Supplied records.

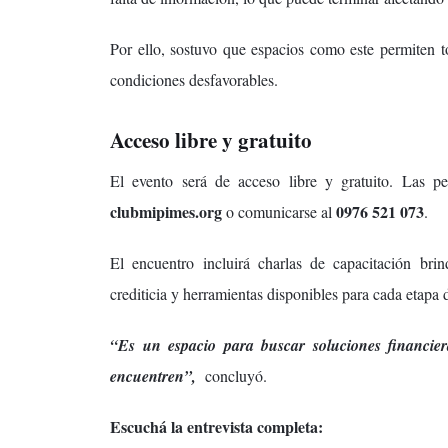
Por ello, sostuvo que espacios como este permiten t
condiciones desfavorables.
Acceso libre y gratuito
El evento será de acceso libre y gratuito. Las p
clubmipimes.org
0976 521 073
o comunicarse al
.
El encuentro incluirá charlas de capacitación brin
crediticia y herramientas disponibles para cada etapa 
“Es un espacio para buscar soluciones financie
encuentren”,
concluyó.
Escuchá la entrevista completa:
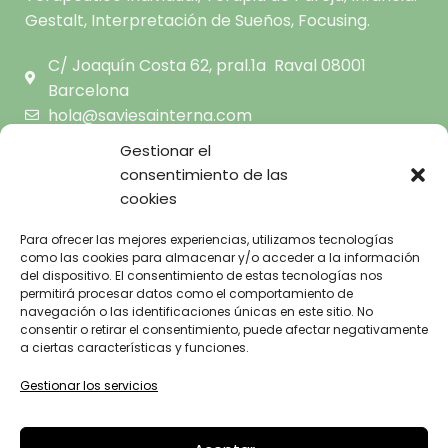
Gestalt, Interpretación de Sueños, Focusing.
C/ Joaquín Costa 62, pral.1a Raval 08001
Barcelona
hola@saviesainterna.com
665.681.444
Gestionar el
consentimiento de las
cookies
INICIO
SOBRE MI
AVISO LEGAL
Para ofrecer las mejores experiencias, utilizamos tecnologías
TERAPIA GESTALT A TU
como las cookies para almacenar y/o acceder a la información
POLÍTICA DE
ALCANCE
del dispositivo. El consentimiento de estas tecnologías nos
PRIVACIDAD
CENTRO
permitirá procesar datos como el comportamiento de
POLÍTICA DE
navegación o las identificaciones únicas en este sitio. No
BLOG
consentir o retirar el consentimiento, puede afectar negativamente
COOKIES
FAQ’S
a ciertas características y funciones.
CONTACTO
Gestionar los servicios
SAVIESA INTERNA
DISEÑO Y DESARROLLO WEB
BGIMENO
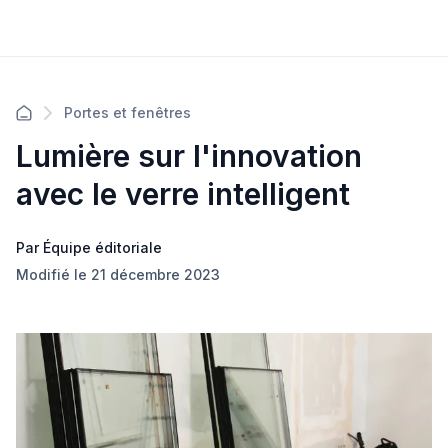
Portes et fenêtres
Lumière sur l'innovation
avec le verre intelligent
Par Équipe éditoriale
Modifié le 21 décembre 2023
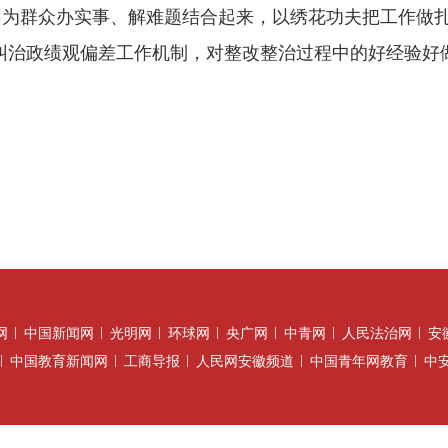
为群众办实事、解难题结合起来，以绣花功夫把工作做扎
和纠治政绩观偏差工作机制，对整改整治过程中的好经验
）
网
中国新闻网
光明网
环球网
央广网
中青网
人民法治网
安
中国教育新闻网
工商导报
人民网安徽频道
中国青年网教育
中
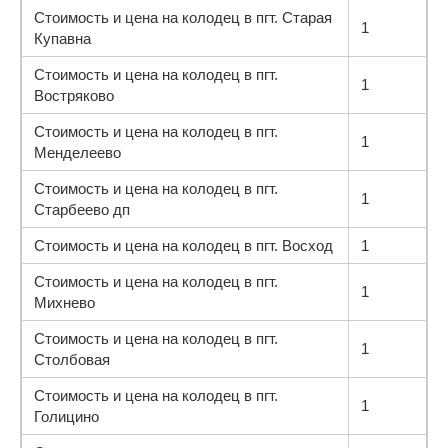
Стоимость и цена на колодец в пгт. Старая
1
Купавна
Стоимость и цена на колодец в пгт.
1
Востряково
Стоимость и цена на колодец в пгт.
1
Менделеево
Стоимость и цена на колодец в пгт.
1
Старбеево дп
Стоимость и цена на колодец в пгт. Восход
1
Стоимость и цена на колодец в пгт.
1
Михнево
Стоимость и цена на колодец в пгт.
1
Столбовая
Стоимость и цена на колодец в пгт.
1
Голицино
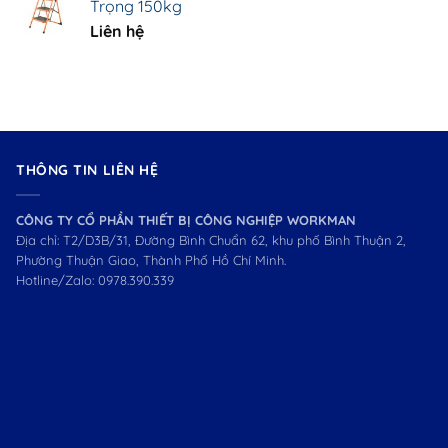
Trọng 150kg
Liên hệ
THÔNG TIN LIÊN HỆ
CÔNG TY CỔ PHẦN THIẾT BỊ CÔNG NGHIỆP WORKMAN
Địa chỉ: T2/D3B/31, Đường Bình Chuẩn 62, khu phố Bình Thuận 2,
Phường Thuận Giao, Thành Phố Hồ Chí Minh.
Hotline/Zalo:
0978.390.339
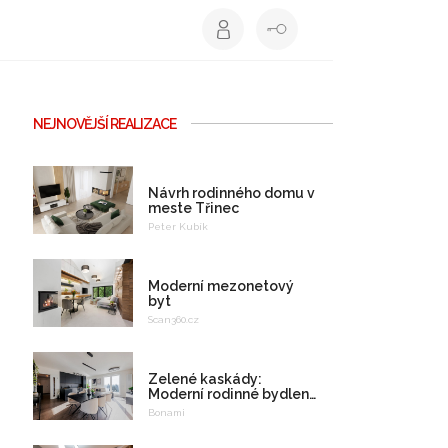
NEJNOVĚJŠÍ REALIZACE
Návrh rodinného domu v
meste Třinec
Peter Kubík
Moderní mezonetový
byt
Scan360.cz
Zelené kaskády:
Moderní rodinné bydlení
na celý život
Bonami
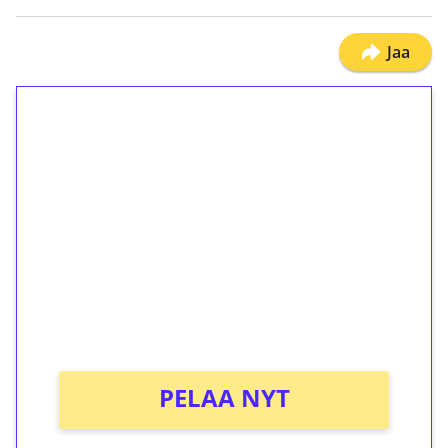
Jaa
1€ = 10€ arvosta
ilmaiskierroksia ilman
kierrätystä!
Talleta 1€
Saat heti 50 ilmaiskierrosta Tuohi 1000 -
peliin (arvo 0,20€ per kierros)!
Ei kierrätysvaatimusta!
PELAA NYT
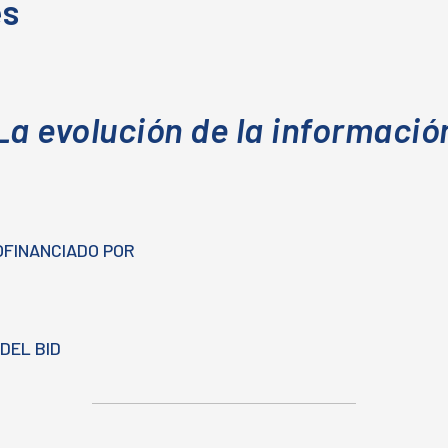
es
La evolución de la informació
OFINANCIADO POR
DEL BID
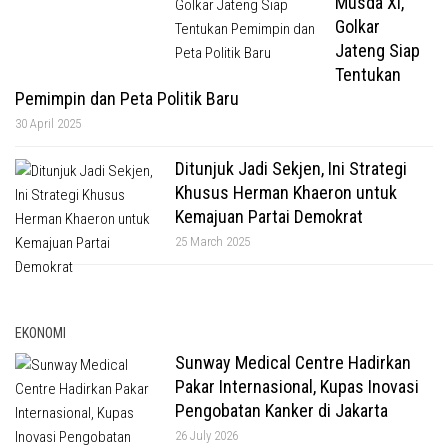
Musda XI,
Golkar
Jateng Siap
Tentukan
Pemimpin dan Peta Politik Baru
30 April 2025
Ditunjuk Jadi Sekjen, Ini Strategi
Khusus Herman Khaeron untuk
Kemajuan Partai Demokrat
25 March 2025
EKONOMI
Sunway Medical Centre Hadirkan
Pakar Internasional, Kupas Inovasi
Pengobatan Kanker di Jakarta
26 July 2026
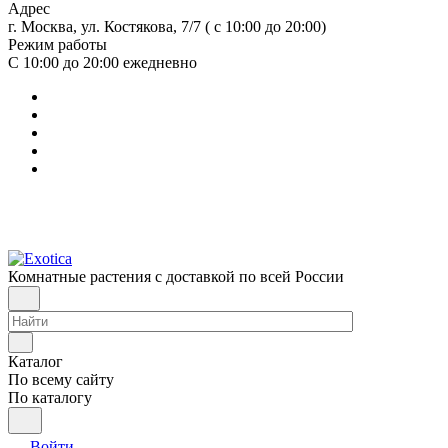
Адрес
г. Москва, ул. Костякова, 7/7 ( с 10:00 до 20:00)
Режим работы
С 10:00 до 20:00
ежедневно
Комнатные растения с доставкой по всей России
Каталог
По всему сайту
По каталогу
Войти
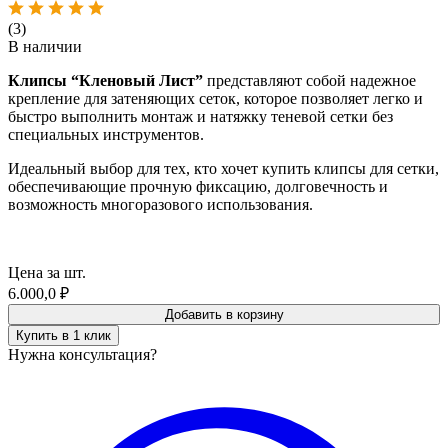
(3)
В наличии
Клипсы “Кленовый Лист”
представляют собой надежное
крепление для затеняющих сеток, которое позволяет легко и
быстро выполнить монтаж и натяжку теневой сетки без
специальных инструментов.
Идеальный выбор для тех, кто хочет купить клипсы для сетки,
обеспечивающие прочную фиксацию, долговечность и
возможность многоразового использования.
Цена за шт.
6.000,0
₽
Добавить в корзину
Купить в 1 клик
Нужна консультация?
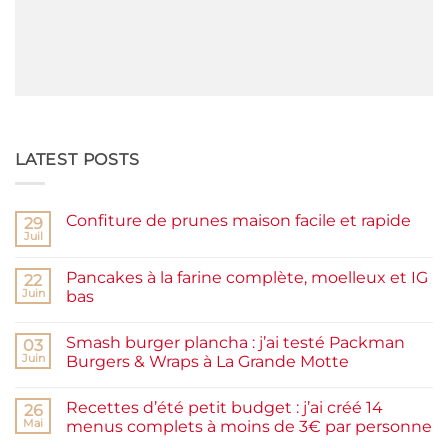
LATEST POSTS
Confiture de prunes maison facile et rapide
29
Juil
Aucun
commentaire
sur
Pancakes à la farine complète, moelleux et IG
22
Confiture
de
Juin
bas
prunes
Aucun
maison
commentaire
facile
Smash burger plancha : j’ai testé Packman
sur
03
et
Pancakes
rapide
Juin
Burgers & Wraps à La Grande Motte
à
la
Aucun
farine
commentaire
Recettes d’été petit budget : j’ai créé 14
complète,
sur
26
moelleux
Smash
Mai
menus complets à moins de 3€ par personne
et
burger
IG
plancha :
Aucun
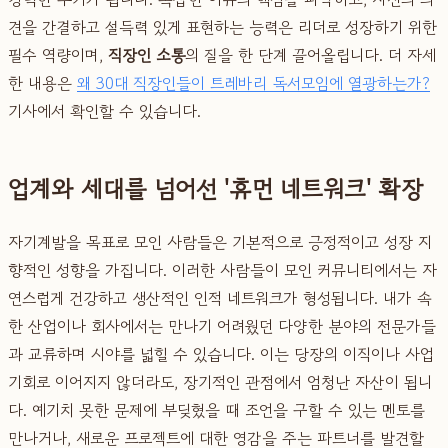
견을 간결하고 설득력 있게 표현하는 능력은 리더로 성장하기 위한
필수 역량이며,
직장인 소통
의 질을 한 단계 끌어올립니다. 더 자세
한 내용은
왜 30대 직장인들이 트레바리 독서모임에 열광하는가?
기사에서 확인할 수 있습니다.
업계와 세대를 넘어선 '휴먼 네트워크' 확장
자기계발을 목표로 모인 사람들은 기본적으로 긍정적이고 성장 지
향적인 성향을 가집니다. 이러한 사람들이 모인 커뮤니티에서는 자
연스럽게 건강하고 생산적인 인적 네트워크가 형성됩니다. 내가 속
한 산업이나 회사에서는 만나기 어려웠던 다양한 분야의 전문가들
과 교류하며 시야를 넓힐 수 있습니다. 이는 당장의 이직이나 사업
기회로 이어지지 않더라도, 장기적인 관점에서 엄청난 자산이 됩니
다. 예기치 못한 문제에 부딪혔을 때 조언을 구할 수 있는 멘토를
만나거나, 새로운 프로젝트에 대한 영감을 주는 파트너를 발견할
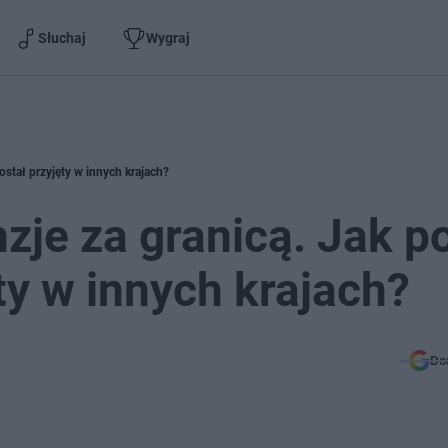
Słuchaj
Wygraj
został przyjęty w innych krajach?
nzje za granicą. Jak p
ęty w innych krajach?
Do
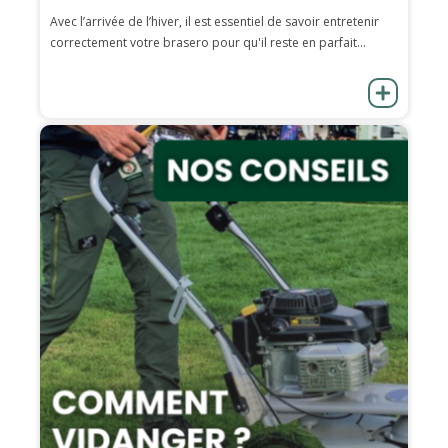
Avec l’arrivée de l’hiver, il est essentiel de savoir entretenir
correctement votre brasero pour qu'il reste en parfait...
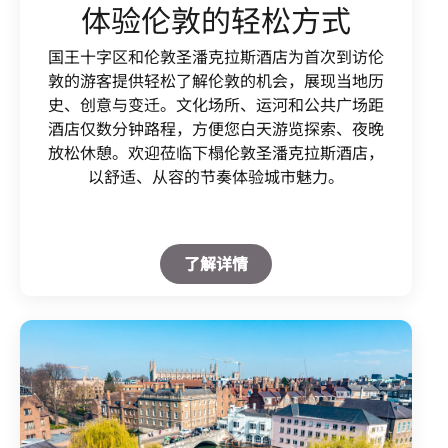
体验伦敦的轻松方式
国王十字区和伦敦圣潘克拉斯酒店为首次到访伦
敦的游客提供轻松了解伦敦的机会，展现当地历
史、创意与变迁。文化场所、运河和公共广场距
酒店仅数分钟路程，方便您白天游览探索、夜晚
放松休憩。欢迎莅临下榻伦敦圣潘克拉斯酒店，
以舒适、从容的节奏体验城市魅力。
Open in New Tab
了解详情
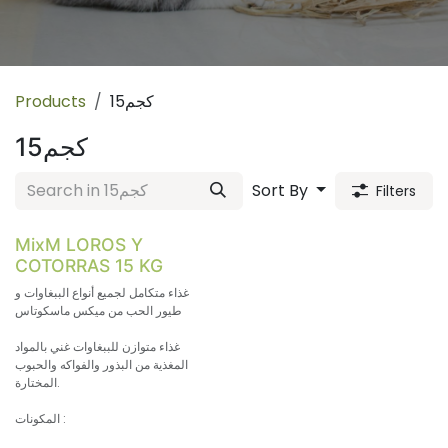
Products
15كجم
15كجم
Sort By
Filters
MixM LOROS Y
COTORRAS 15 KG
غذاء متكامل لجميع أنواع الببغاوات و
طيور الحب من ميكس ماسكوتاس
غذاء متوازن للببغاوات غني بالمواد
المغذية من البذور والفواكه والحبوب
المختارة.
المكونات :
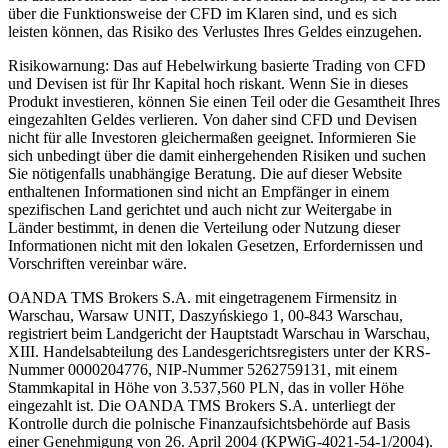
über die Funktionsweise der CFD im Klaren sind, und es sich
leisten können, das Risiko des Verlustes Ihres Geldes einzugehen.
Risikowarnung: Das auf Hebelwirkung basierte Trading von CFD
und Devisen ist für Ihr Kapital hoch riskant. Wenn Sie in dieses
Produkt investieren, können Sie einen Teil oder die Gesamtheit Ihres
eingezahlten Geldes verlieren. Von daher sind CFD und Devisen
nicht für alle Investoren gleichermaßen geeignet. Informieren Sie
sich unbedingt über die damit einhergehenden Risiken und suchen
Sie nötigenfalls unabhängige Beratung. Die auf dieser Website
enthaltenen Informationen sind nicht an Empfänger in einem
spezifischen Land gerichtet und auch nicht zur Weitergabe in
Länder bestimmt, in denen die Verteilung oder Nutzung dieser
Informationen nicht mit den lokalen Gesetzen, Erfordernissen und
Vorschriften vereinbar wäre.
OANDA TMS Brokers S.A. mit eingetragenem Firmensitz in
Warschau, Warsaw UNIT, Daszyńskiego 1, 00-843 Warschau,
registriert beim Landgericht der Hauptstadt Warschau in Warschau,
XIII. Handelsabteilung des Landesgerichtsregisters unter der KRS-
Nummer 0000204776, NIP-Nummer 5262759131, mit einem
Stammkapital in Höhe von 3.537,560 PLN, das in voller Höhe
eingezahlt ist. Die OANDA TMS Brokers S.A. unterliegt der
Kontrolle durch die polnische Finanzaufsichtsbehörde auf Basis
einer Genehmigung von 26. April 2004 (KPWiG-4021-54-1/2004).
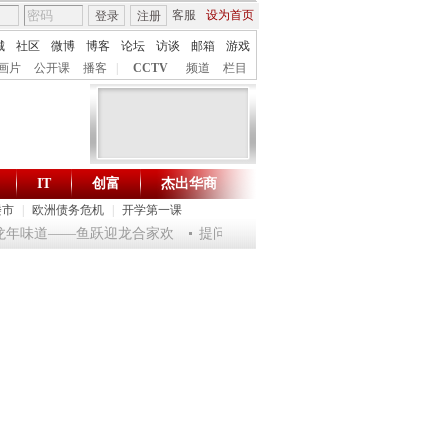
客服
设为首页
登录
注册
城
社区
微博
博客
论坛
访谈
邮箱
游戏
画片
公开课
播客
|
CCTV
频道
栏目
IT
创富
杰出华商
财智生活 一键通达
楼市
|
欧洲债务危机
|
开学第一课
乐龙年味道——鱼跃迎龙合家欢
提问2012：机遇与悬念共存
《环球驿站》2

Problem. For this exercise, copy each line of the data above exactly, from the first through the line containing "Par Équipe éditoriale", and drop the pictures.

Problem solution.
Por ello, sostuvo que espacios como este permiten t
condiciones desfavorables.
Acceso libre y gratuito
El evento será de acceso libre y gratuito. Las p
clubmipimes.org
0976 521 073
o comunicarse al
.
El encuentro incluirá charlas de capacitación brin
crediticia y herramientas disponibles para cada etapa 
“Es un espacio para buscar soluciones financie
encuentren”,
concluyó.
Escuchá la entrevista completa:
Gestalt, Interpretación de Sueños, Focusing.
C/ Joaquín Costa 62, pral.1a Raval 08001
Barcelona
hola@saviesainterna.com
665.681.444
Gestionar el
consentimiento de las
cookies
INICIO
SOBRE MI
AVISO LEGAL
Para ofrecer las mejores experiencias, utilizamos tecnologías
TERAPIA GESTALT A TU
como las cookies para almacenar y/o acceder a la información
POLÍTICA DE
ALCANCE
del dispositivo. El consentimiento de estas tecnologías nos
PRIVACIDAD
CENTRO
permitirá procesar datos como el comportamiento de
POLÍTICA DE
navegación o las identificaciones únicas en este sitio. No
BLOG
consentir o retirar el consentimiento, puede afectar negativamente
COOKIES
FAQ’S
a ciertas características y funciones.
CONTACTO
Gestionar los servicios
SAVIESA INTERNA
DISEÑO Y DESARROLLO WEB
BGIMENO
Portes et fenêtres
Lumière sur l'innovation
avec le verre intelligent
Par Équipe éditoriale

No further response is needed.